En lisant, successivement, ces deux extraits, la contradiction est patente puisque, selon Bost, le malheur permet au moins de se détacher des contingences, de relativiser le prix de la vie, et d'alléger, d'une certaine façon, l'épreuve terrible que sera la venue de notre mort. A ce propos, en janvier 1941: "Je me suis toujours gardé de réfléchir sur la mort.
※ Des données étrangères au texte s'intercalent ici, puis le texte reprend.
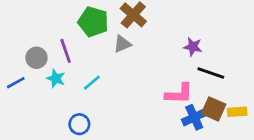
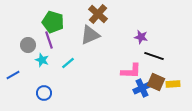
green pentagon: (93, 22) -> (53, 22), moved
gray triangle: (122, 44) -> (90, 35), size x1.5
blue line: (16, 83) -> (13, 75), moved
blue circle: (79, 124) -> (44, 93), moved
La peur est peut-être le seul sentiment que j'aie formé sur ce sujet." ... Autant le dire, ce texte, fort bien écrit par ailleurs, ne vaut à mes yeux que s'il est considéré comme un témoignage, et rien de plus. Prisonnier en Prusse, isolé parce que trop différent de ses compagnons, Bost se recroqueville sur lui-même. L'écriture lui permet de survivre.

 

Mais il n'est pas Montaigne, ni même Gide, loin s'en faut. Ses réflexions, pour intéressantes qu'elles soient, ne font pas mouche, ne laissent aucune empreinte. On est simplement touché par la sincérité, la détresse de celui qui les rédige. Et cela me confirme dans cette idée que les romanciers, et même les très bons romanciers comme l'était assurément Bost, ne sont pas des philosophes. J'irais même jusqu'à avancer que la philosophie est un obstacle au travail du romancier qui se doit, non pas de démontrer, mais de montrer et de mettre en scène. Il me revient le souvenir des entretiens filmés avec Simenon (que Gide, justement considérait comme le plus grand romancier du vingtième siècle): j'avais été frappé par la banalité de ses propos. J'aurais pu tenir les mêmes, exactement, c'est dire. D'une certaine façon, c'est comme si l'écriture d'un roman exigeait la disparition de son auteur. Il lui faut devenir transparent, s'oublier pour s'immerger dans des réalités souvent quelconques mais que son talent parviendra à illuminer. Ce n'est pas donné à tout le monde. Et Bost avait incontestablement ce talent. Le texte de Pierre Bost est précédé une introduction du F. Ouellet qu'on lira avec profit.